Foto: Herbert Geisler 8/2002
Lehe. Der Columbusbahnhof hat eine neue Attraktion. Dort wurde am Mittwoch eine
Gedenkwand für den Norddeutschen Lloyd Bremen mit Bildern der Schnelldampfer
"Europa" und "Bremen" sowie der Kommodores Leopold
Ziegenbein, Nicolaus Johnson und Adolf Ahrens enthüllt.

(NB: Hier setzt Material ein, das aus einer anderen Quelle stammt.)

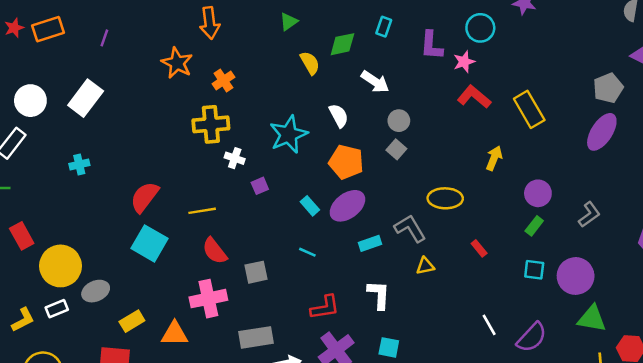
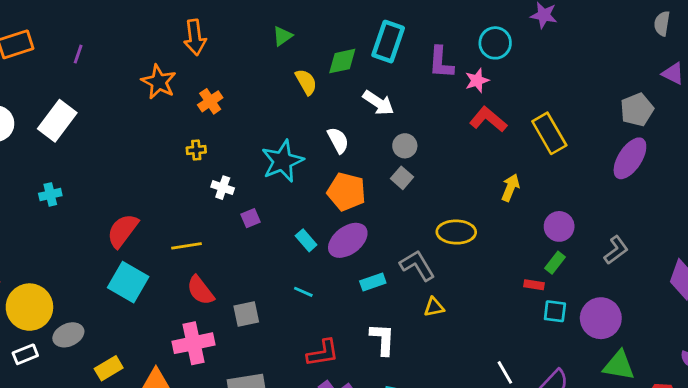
cyan rectangle: (384, 27) -> (388, 42), size x1.8
yellow cross: (211, 124) -> (196, 150), size x0.5
red rectangle: (479, 248) -> (534, 285), moved, turned -42

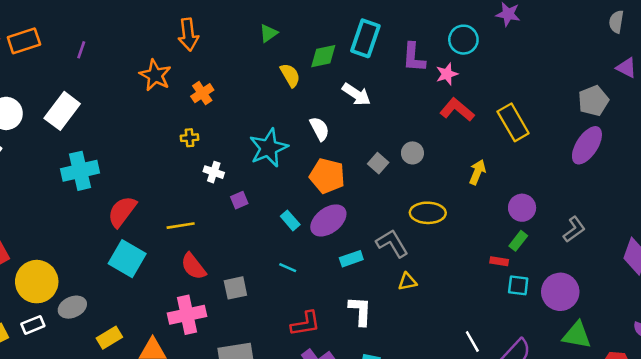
gray circle: (405, 146) -> (412, 153), moved
cyan cross: (50, 194) -> (80, 171), moved, size x1.8

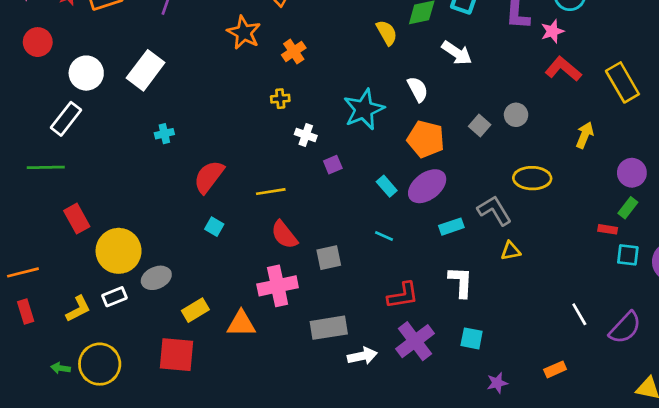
cyan cross: (80, 171) -> (164, 134), size x0.5
cyan square: (127, 259) -> (214, 227), size x0.5

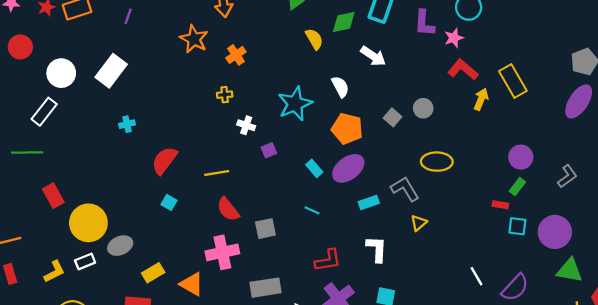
yellow arrow: (585, 135) -> (481, 99), moved
yellow triangle: (511, 251) -> (419, 223), turned -30
orange triangle: (241, 324) -> (192, 284), turned 30

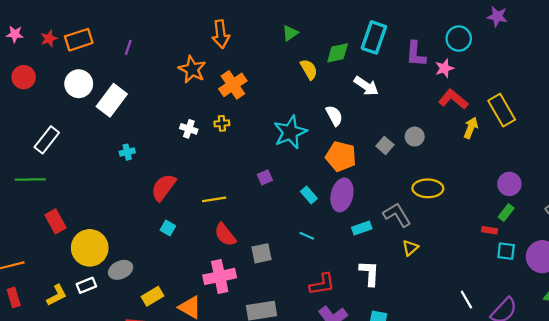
orange cross: (236, 55) -> (233, 85), size x1.4
white circle: (61, 73) -> (79, 84), moved
white cross: (246, 125) -> (189, 129), moved
purple ellipse: (348, 168) -> (342, 195), turned -40

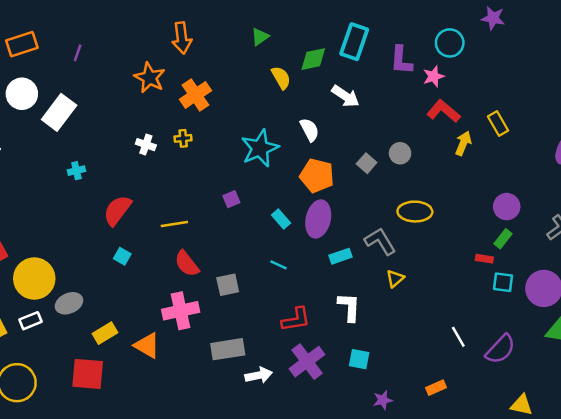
yellow rectangle: (502, 110) -> (498, 124), size x0.7

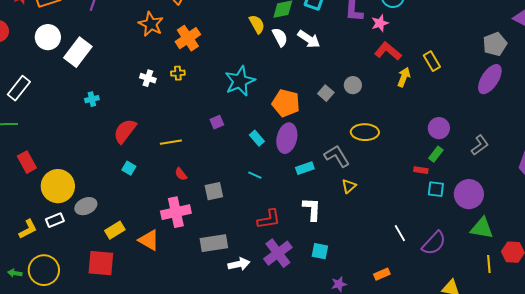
white semicircle: (310, 130) -> (280, 37), moved
red semicircle: (187, 264) -> (181, 174), size x0.6

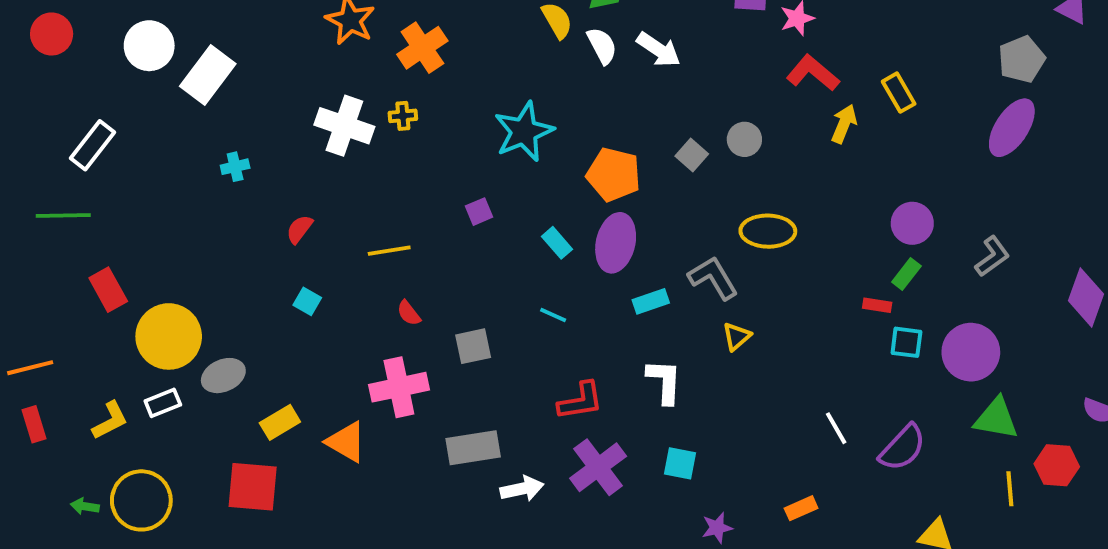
white cross: (148, 78) -> (344, 126), size x1.8
red semicircle: (125, 131) -> (299, 229), size x0.6

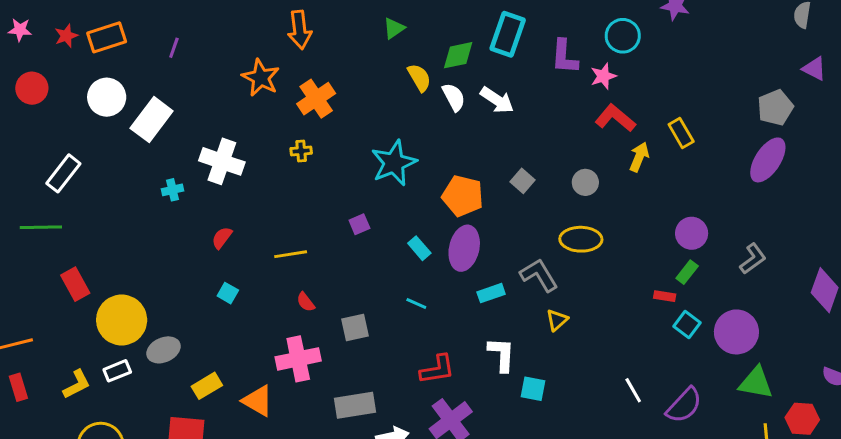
white cross: (344, 126) -> (222, 161), moved
gray circle: (744, 139) -> (585, 182), moved
cyan square: (906, 342) -> (687, 324), turned 30
cyan square: (680, 463) -> (533, 389), moved

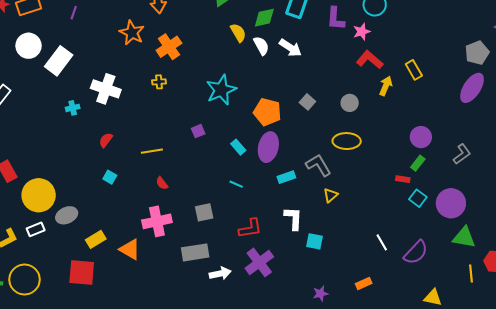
gray square: (355, 327) -> (204, 212), moved

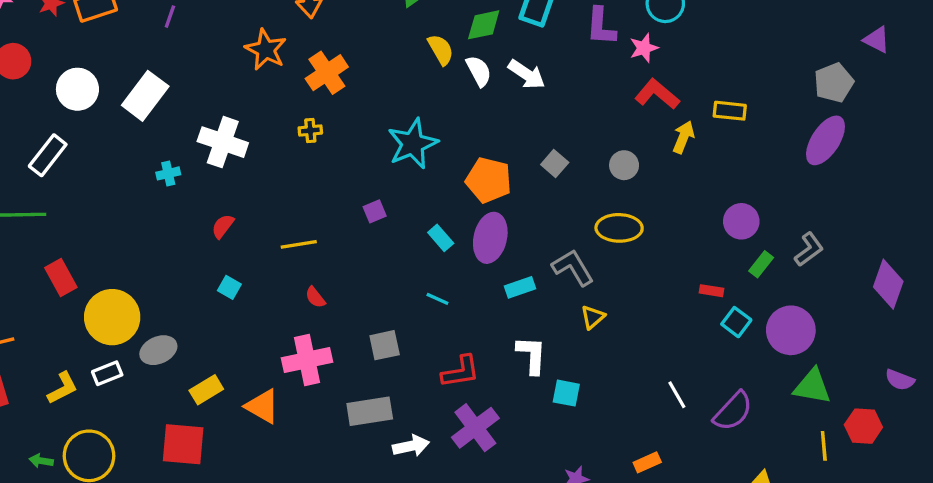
white circle: (29, 46) -> (77, 89), moved
yellow rectangle: (414, 70) -> (730, 111), turned -54
green rectangle: (418, 163) -> (761, 264), moved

Die Festrede vor etwa 30 Gästen hielt Arnold Kludas, der ehemalige Bibliothekar
des Deutschen Schiffahrtsmuseums. Er hofft, daß die Tradition des Norddeutschen
Lloyd nicht in Vergessenheit gerät. Die Schnelldampfer "Bremen" und
"Europa" waren die ersten beiden, die nach dem ersten Weltkrieg gebaut
wurden. Beide gewannen das "Blaue Band", für die schnellste
Überquerung des Nordatlantiks. Sie waren fünf Jahre lang konkurrenzlos.
Herbert Geisler und Wilhelm Bohling, Foto Peter Müller 8/2002
Die Idee zu dieser Gedenkstätte hatte der Ex-Steward Wilhelm Bohling. Von ihm
wurde die Gedenkwand auch enthüllt, mit Hilfe von Frau Willm, der Tochter des
Kommodore Ahrens und Frau Goebel, der Frau von Kapitän Goebel, der auch
jüngster 1. Offizier der "Bremen" war.
Fertiggestellt wurde die Wand von Herbert Geisler. Er ist bereits seit 50 Jahren
im Hafen beschäftigt. Geisler hat die Vergrößerungen, die Rahmen und den
NDL-Schriftzug gespendet. Er ist der Meinung, daß mit dieser Erinnerungsstätte
ein Stück Zeitgeschichte erhalten werde.